While market access is about mastering the external world, the VP also needs to be a versatile leader internally. This role demands fluency across a wide range of departments including marketing, legal, R&D, sales, finance, and government affairs. Each department has its own language and priorities, and the VP must be adept at translating across them. For example, research is rightfully focused on scientific innovation, but the market access VP must ensure that clinical evidence is positioned in a way that makes sense to both payers and regulators, balancing scientific potential with practical business concerns.
In addition to technical knowledge, the VP must also be a skilled communicator, able to collaborate with legal and finance on compliance and pricing matters, as well as with government affairs to navigate shifting policy landscapes and synthesize all of this into one coherent strategy. That’s to say nothing of management responsibilities over a team that often includes hundreds of individuals.
Additional challenges come not only from outside the walls of the company but from beyond the industry itself. In such a highly regulated industry, the market access VP must be astute in both public policy and politics––and especially so at this particularly volatile political moment. In just 2022, the Inflation Reduction Act reshaped drug pricing negotiations, altering the calculus for market access teams. And with a new administration in office that ran on repealing the law, the game could be upended all over again. Meanwhile, leadership changes at HHS bring even more uncertainty for pharmaceuticals. That’s to say nothing of state-level policies. These days, market access leaders aren’t just monitoring policy changes or speculating with government affairs colleagues.
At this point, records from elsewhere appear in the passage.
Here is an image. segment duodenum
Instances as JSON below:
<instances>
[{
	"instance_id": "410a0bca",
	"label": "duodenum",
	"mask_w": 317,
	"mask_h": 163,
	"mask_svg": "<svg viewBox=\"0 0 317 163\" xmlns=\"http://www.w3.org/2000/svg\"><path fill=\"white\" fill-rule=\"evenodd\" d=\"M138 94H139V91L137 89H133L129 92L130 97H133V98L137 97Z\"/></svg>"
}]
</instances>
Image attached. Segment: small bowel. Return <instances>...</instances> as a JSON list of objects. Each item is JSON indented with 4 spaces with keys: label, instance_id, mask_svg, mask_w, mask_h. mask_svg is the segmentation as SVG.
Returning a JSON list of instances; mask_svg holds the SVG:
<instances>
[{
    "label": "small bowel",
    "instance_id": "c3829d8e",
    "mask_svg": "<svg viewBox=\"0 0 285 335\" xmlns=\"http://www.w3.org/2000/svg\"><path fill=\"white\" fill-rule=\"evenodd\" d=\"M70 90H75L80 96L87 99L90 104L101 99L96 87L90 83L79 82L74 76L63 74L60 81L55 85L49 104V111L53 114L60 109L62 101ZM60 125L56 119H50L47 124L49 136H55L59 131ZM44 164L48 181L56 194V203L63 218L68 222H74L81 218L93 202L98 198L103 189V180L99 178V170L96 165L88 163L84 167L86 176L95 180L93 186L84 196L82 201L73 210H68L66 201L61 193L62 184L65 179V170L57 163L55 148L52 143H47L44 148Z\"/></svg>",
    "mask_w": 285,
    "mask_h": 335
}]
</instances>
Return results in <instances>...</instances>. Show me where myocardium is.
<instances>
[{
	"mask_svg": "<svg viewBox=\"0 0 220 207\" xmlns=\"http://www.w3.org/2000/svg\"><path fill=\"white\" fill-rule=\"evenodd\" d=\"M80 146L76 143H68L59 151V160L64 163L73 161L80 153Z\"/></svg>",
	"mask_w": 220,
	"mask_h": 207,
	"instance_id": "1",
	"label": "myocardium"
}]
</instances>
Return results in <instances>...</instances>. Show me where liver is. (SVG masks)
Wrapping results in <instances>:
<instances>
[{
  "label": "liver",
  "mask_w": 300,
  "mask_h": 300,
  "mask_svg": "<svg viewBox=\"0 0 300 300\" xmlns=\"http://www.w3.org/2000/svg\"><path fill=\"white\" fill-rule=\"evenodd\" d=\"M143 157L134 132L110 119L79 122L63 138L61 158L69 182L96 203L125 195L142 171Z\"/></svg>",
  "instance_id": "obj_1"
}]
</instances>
They’re in war rooms, mapping out every potential scenario, anticipating ripple effects, and preparing contingency plans before new rules can even take shape.
Policy is yet another layer of uncertainty for market access leaders to grapple with. VPs need to synthesize regulatory updates in real time, translate legal jargon into actionable strategy, and ensure their company isn’t caught flat-footed when policies change. And the work doesn’t stop when the policies take hold. The VP must shape internal pricing strategies to stay compliant, adjust negotiating stances to reflect the new realities, and help the C-suite understand the potential implications of new regulations––all while staying vigilant for the next round of regulatory upheaval.
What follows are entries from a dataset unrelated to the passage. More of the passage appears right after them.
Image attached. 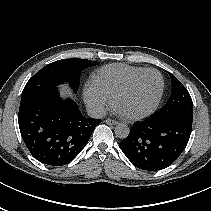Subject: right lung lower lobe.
<instances>
[{
  "instance_id": "obj_1",
  "label": "right lung lower lobe",
  "mask_w": 211,
  "mask_h": 211,
  "mask_svg": "<svg viewBox=\"0 0 211 211\" xmlns=\"http://www.w3.org/2000/svg\"><path fill=\"white\" fill-rule=\"evenodd\" d=\"M18 123L35 159L62 166L80 153L101 120L84 117L74 101L51 93L21 103Z\"/></svg>"
}]
</instances>
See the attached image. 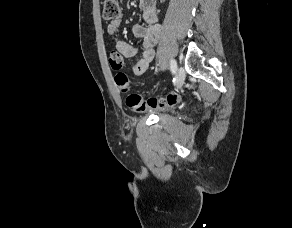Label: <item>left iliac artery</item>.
Here are the masks:
<instances>
[{"mask_svg":"<svg viewBox=\"0 0 292 228\" xmlns=\"http://www.w3.org/2000/svg\"><path fill=\"white\" fill-rule=\"evenodd\" d=\"M170 69L172 73H175L177 70V62L174 59H171L170 61Z\"/></svg>","mask_w":292,"mask_h":228,"instance_id":"1","label":"left iliac artery"}]
</instances>
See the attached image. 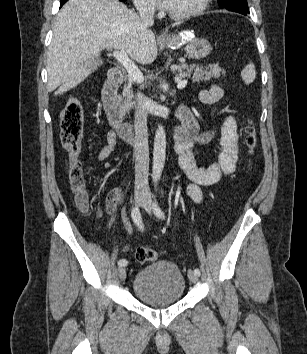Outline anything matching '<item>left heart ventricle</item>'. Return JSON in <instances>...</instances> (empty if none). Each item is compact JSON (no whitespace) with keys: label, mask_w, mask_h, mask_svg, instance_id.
Returning <instances> with one entry per match:
<instances>
[{"label":"left heart ventricle","mask_w":307,"mask_h":354,"mask_svg":"<svg viewBox=\"0 0 307 354\" xmlns=\"http://www.w3.org/2000/svg\"><path fill=\"white\" fill-rule=\"evenodd\" d=\"M199 0H175L171 12L183 13L193 8Z\"/></svg>","instance_id":"obj_1"}]
</instances>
For all this complexity and all the high stakes, market access teams and leaders too often go overlooked as expectations are imposed on these teams rather than built with them. But success isn’t about pushing for a preferred outcome—it’s about aligning expectations with the realities of the healthcare landscape and optimizing the results. Leaders across an organization––from the C-suite to brand marketing teams, sales, and government affairs––must collaborate early with the market access VP to ensure their strategies account for payer needs and other potential challenges.
Market access will always be a complicated mix of strategy, diplomacy, and crisis management. Even with the right alignment, companies still won’t be able to perfectly forecast every market shift. But they will be better prepared for how quickly the forecast can change, how to pivot when it does, and how central the VP of market access is in making those adjustments. And if the entire team shares that outlook, they might even give the VP a rare and precious gift: a moment here and there to breathe.